A hat tip goes out to Aaron Barlow author of the Delineations of Eye blog who has graciously shared the texture that I layered in on this image (ever so slightly).
An additional image in the Another Time series.
This is the Seventh Street Theater in Chino, California which is operated by the Chino Community Theater group. I was unable to ascertain the origins of this building, it is reminiscent of the Streamline Moderne style to my uneducated eye, and the entire building is actually two wings, in an “L” shape. My guess is that this building was erected sometime between 1930 and 1955 and I am surmising that the original purpose of this building was not as a theater. This building is a block north of the block where the Thomlinson and Chaffee buildings are located, sort of standing by itself.
Al Combs, a long time writer and fixture at the Chino Champion and who could arguably be called the “resident historian” in the city of Chino was kind enough to fill me in on some of the local history. This structure was originally erected in 1948 by the local telephone company and served as central office of the first dial-telephone exchange in Chino. Which explains the feeling I had that this building was originally some sort of institutional entity. After the phone company moved elsewhere the building changed hands, eventually being acquired by the city of Chino who rehabilitated it and is apparently now the lessor to the theater company.
I am always grateful when structures from our past history can be restored or repurposed (while retaining the original architectural elements) for contemporary use.
After looking at more photographers’ examples of HDR in their portfolios and viewing some more tutorials I tried out some more of my newly acquired skills and got some more practice bringing it all together.
These images were all captured at Paseo Pasadena, Pasadena, California. Judy likes the building across the street, I do to, and I like the palm tree motif in the fence playing against the real palm trees behind it. My goal in this picture and the next was to express a strong “architectural” feeling.
The tone mapping is a bit more intense on this one, which captures the west end of Paseo Pasadena I like the differences in textures between the glass, bricks and pavers, and still going for an “architectural rendering” style.
All of the photos were brought over to the computer from the camera as Nikon NEF raw files, converted to DNG raw files, HDR processed, tone mapped, then raw processed again and adjusted, then one of them was corrected for perspective and cropped.

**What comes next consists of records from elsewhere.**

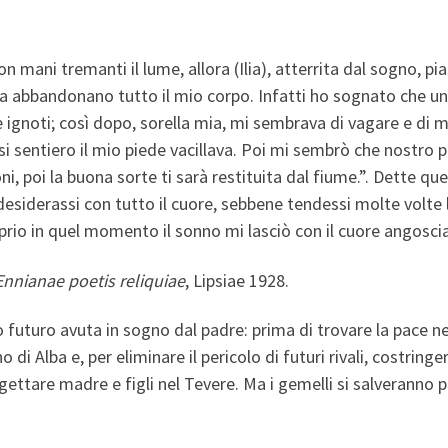
n mani tremanti il lume, allora (Ilia), atterrita dal sogno, pi
ta abbandonano tutto il mio corpo. Infatti ho sognato che u
e ignoti; così dopo, sorella mia, mi sembrava di vagare e di m
si sentiero il mio piede vacillava. Poi mi sembrò che nostro p
, poi la buona sorte ti sarà restituita dal fiume.”. Dette que
iderassi con tutto il cuore, sebbene tendessi molte volte le 
io in quel momento il sonno mi lasciò con il cuore angoscia
Ennianae poetis reliquiae
, Lipsiae 1928.
suo futuro avuta in sogno dal padre: prima di trovare la pace n
di Alba e, per eliminare il pericolo di futuri rivali, costringe
tare madre e figli nel Tevere. Ma i gemelli si salveranno per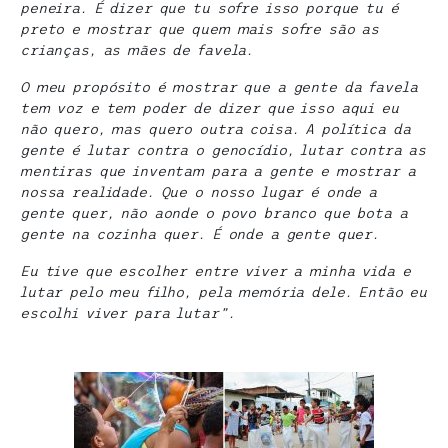
peneira. É dizer que tu sofre isso porque tu é
preto e mostrar que quem mais sofre são as
crianças, as mães de favela.
O meu propósito é mostrar que a gente da favela
tem voz e tem poder de dizer que isso aqui eu
não quero, mas quero outra coisa. A política da
gente é lutar contra o genocídio, lutar contra as
mentiras que inventam para a gente e mostrar a
nossa realidade. Que o nosso lugar é onde a
gente quer, não aonde o povo branco que bota a
gente na cozinha quer. É onde a gente quer.
Eu tive que escolher entre viver a minha vida e
lutar pelo meu filho, pela memória dele. Então eu
escolhi viver para lutar”.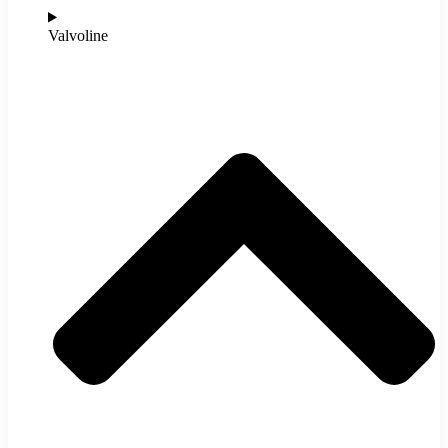
Valvoline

The first two images were shot at approximately 6:00 P.M. in early September, the last of the Archlight Cinema was shot on the same day at approximately 7:45 P.M. All were from hand held positions (in the wheel chair, which helped keep me steady). The blurred image in front of the kiosk in the foreground is people moving, I did not try “freezing” any images of the people, my primary interest was to capture the colors and texture of the scene, and I wanted to deliberately let some of the people move during exposure to create an idea of movement.